NEW YORK (AP) — Even after two terrorist attacks and a driver's deadly rampage through Times Square, New York City is on track to smash its modern-era low for homicides in a year.
Through Dec. 17, the city of 8.5 million people, once America's murder capital, had recorded 278 killings. That puts it on pace to end this year with killings down 14 percent from last year, and well below the 333 in 2014, which was the year with the fewest homicides since the city began keeping accurate crime statistics in 1963.
Those numbers mean a person's odds of getting killed in tightly packed, diverse New York City this year were about the same as they were last year in Wyoming, Montana and South Dakota.
Crime has been dropping for many years in New York, but 2017 saw substantial drops even in places like Brooklyn's 75th Police Precinct, once among the nation's most violent places.

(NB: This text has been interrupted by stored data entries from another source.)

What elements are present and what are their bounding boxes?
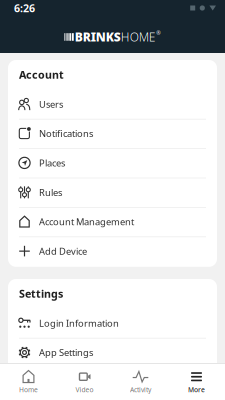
staticText: Users: [39, 98, 63, 110]
staticText: HOME: [121, 29, 156, 45]
staticText: Account: [19, 68, 64, 82]
staticText: ®: [156, 29, 160, 36]
staticText: Add Device: [39, 245, 87, 257]
button[interactable]: Add Device: [8, 236, 217, 266]
staticText: Places: [39, 157, 65, 169]
staticText: Settings: [19, 287, 63, 301]
staticText: Home: [19, 385, 38, 394]
button[interactable]: Rules: [8, 178, 217, 207]
button[interactable]: Notifications: [8, 119, 217, 148]
button[interactable]: Home: [0, 365, 56, 399]
staticText: Activity: [130, 385, 151, 394]
button[interactable]: Activity: [112, 365, 168, 399]
button[interactable]: Login Information: [8, 308, 217, 338]
staticText: BRINKS: [75, 29, 121, 45]
staticText: 6:26: [14, 1, 35, 15]
staticText: Video: [76, 385, 94, 394]
button[interactable]: App Settings: [8, 338, 217, 367]
staticText: Login Information: [39, 317, 119, 329]
staticText: More: [188, 385, 205, 394]
button[interactable]: More: [168, 365, 224, 399]
button[interactable]: Video: [56, 365, 112, 399]
staticText: Account Management: [39, 216, 134, 228]
staticText: App Settings: [39, 346, 93, 359]
staticText: Rules: [39, 186, 62, 198]
staticText: Notifications: [39, 127, 93, 140]
button[interactable]: Users: [8, 89, 217, 119]
button[interactable]: Account Management: [8, 207, 217, 236]
button[interactable]: Places: [8, 148, 217, 178]
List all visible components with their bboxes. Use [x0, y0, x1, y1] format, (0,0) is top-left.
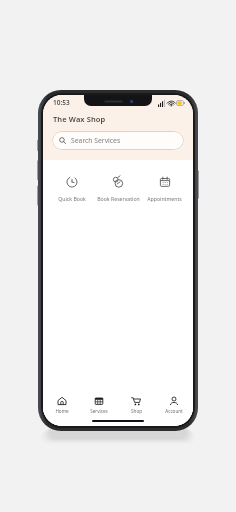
staticText: Appointments — [147, 195, 182, 202]
staticText: Services — [90, 408, 108, 414]
button[interactable]: Account — [155, 392, 193, 418]
staticText: Home — [55, 408, 69, 414]
button[interactable]: Appointments — [143, 173, 186, 204]
button[interactable]: Home — [43, 392, 80, 418]
staticText: Quick Book — [58, 195, 86, 202]
staticText: Account — [165, 408, 183, 414]
button[interactable]: Book Reservation — [93, 173, 143, 204]
button[interactable]: Services — [80, 392, 117, 418]
staticText: 10:53 — [53, 98, 70, 107]
button[interactable]: Shop — [117, 392, 155, 418]
button[interactable]: Quick Book — [50, 173, 93, 204]
staticText: Shop — [131, 408, 142, 414]
button[interactable]: Search Services — [52, 131, 184, 150]
staticText: The Wax Shop — [53, 114, 106, 124]
staticText: Search Services — [71, 136, 121, 145]
staticText: Book Reservation — [97, 195, 140, 202]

"You can feel the change. More people are out walking the streets at night, they're out talking to their neighbors, they're not rushing their kids home, you know, with their heads down," said Rashaud Carmichael, 36, a construction worker and father of three who lives in the area. "I've lived here all my life. And man, I can tell you, it's a different world now."
There were 126 killings in the precinct in 1993. Last year, there were 23. This year, through Dec. 17, there have been 11.
The statistics stand in sharp contrast to the picture of New York City painted by President Donald Trump on the campaign trail a year ago, when he said murders were up because the city's liberal mayor was coddling immigrants living here illegally and abandoning a police tactic that involved stopping and frisking huge numbers of predominantly innocent black and Hispanic men.
"Look what's been done in this city," Police Commissioner James O'Neill said in an interview with The Associated Press. "These are real numbers. I don't think that's something that can be ignored."
New York's death toll was worsened this year by a Halloween attack by a man from Uzbekistan who drove a rented truck down a waterfront bicycle bath, killing eight people.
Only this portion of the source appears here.